Yesterday, I worked off the roll and it was so easy to wrap each spiral until I didn't want to wrap anymore.  When I pre-cut the wire, I couldn't finish wrapping the end because the wire is too thick and difficult to shape when you reach the end.  So - my bead caps were a little smaller than I anticipated.

How to Make Wire Spiral Bead Caps: Lisa Yang's Jewelry Blog

I was also a little sloppy on the centers - but when you think about it, it shouldn't matter since there will be an eye pin through the middle.  I did angle cut the outer wire end and file it smooth since you are likely to see that end, and it could catch on clothing.

I want to make some of the spiral bead caps! Free tutorial, DIY at Lisa Yang's Jewelry Blog

These are some of my spiral bead caps after I have domed them using my steel doming block from Harbor Freight.  Just a few quick stress reducing whacks - and the shape was good and they were ready for the tumbler.

Time to Try On the Bead Hats Caps for Size

Handmade spiral wire bead caps. Free tutorial, DIY at Lisa Yang's Jewelry Blog

And here they are!  Big sigh of relief because I think they fit great and look really good with the beads.

Cute wire spiral bead caps - Free tutorial, DIY at Lisa Yang's Jewelry Blog

Here's another angle.  

Neither of these feel as awkward as the silver cap with carnelian bead in the first picture.  I wonder why?  Let me know if you can figure it out.

Learn to make wire spirals and bead caps - Free DIY tutorial at Lisa Yang's Jewelry Blog

Here's the whole mess of goodies from today and yesterday fresh out of the tumbler.  

Tonight I will try to finish something (don't know what yet) using the bead caps. So happy with the way these turned out so far.  I think they would be awesome in blackened steel wire too.


  1. Ah hah! Here I'd always though they were made by doing the regular wire-wrapping OF the bead and then wrapping the rest of the wire AROUIND the bead in that concentric circle to make the bead caps, and I was in double-trouble if the bead hole meant I had to use 22 or even 24 gauge wire. Sheeshkabobs. This is so simple! Thanks, Lisa.

    1. You're so funny. I think you can do both. This way is probably a little more work making the cap, but a little easier to connect your beads, and a little more flexible with what wire you can use.

  2. The 'hat' doesn't look like it fits your faceted bead because the edges of the cap don't contact the bead. That is because the bead is not truly round. Due to the type of faceting, it is essentially a fat olive shape. Your cap doesn't contact at the edges
    Bead caps generally look better if worn as knitted beanies or bowlers rather than coolie hats or lampshades. :-)
    Try a cap size that will allow contact with the bead on the edges, and you'll probably be happier.

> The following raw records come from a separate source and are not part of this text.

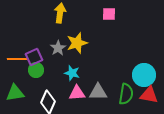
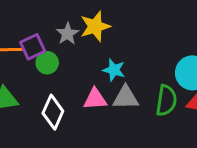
green circle: (36, 70) -> (47, 63), moved
cyan star: (72, 73) -> (114, 70), moved

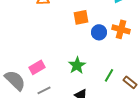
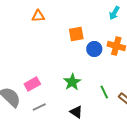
green line: (109, 75) -> (104, 92), turned -56

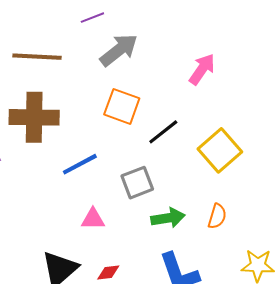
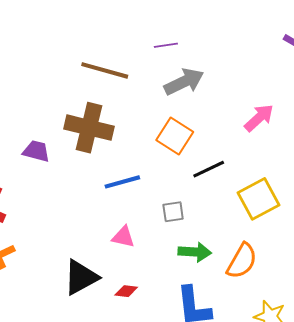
gray square: (137, 183) -> (173, 212), size x0.7
orange semicircle: (217, 216) -> (242, 261), size x1.5

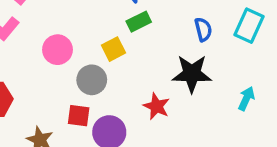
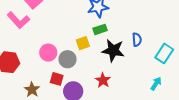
cyan rectangle: (249, 26) -> (164, 53), moved
pink circle: (57, 50) -> (48, 53), moved
black star: (192, 74) -> (113, 50), moved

    1. A great analysis Perri! It took me a few days to try it, but what you say is true. The bead caps do look better if they contact the bead at the edges.

      Since I'm not a hat person, I had to look up all the different types of hats you named to make sure they were what I thought they were! :b

  3. Hi Lisa. I won the Craftsy class giveaway. I just wanted to say thank you x

    1. Yay Wendy! I hope you enjoy it! I have really enjoyed some of their classes and learned some neat projects. Thanks for visiting my blog.

  4. So, how do you use the doming tool exactly? These look so neat and tidy, I look forward to trying.

    1. Good question! I'll have to write a post about using a dapping block and punches to dome metal. It's fun.

  5. You said you put them in a tumbler. What kind of tumbler?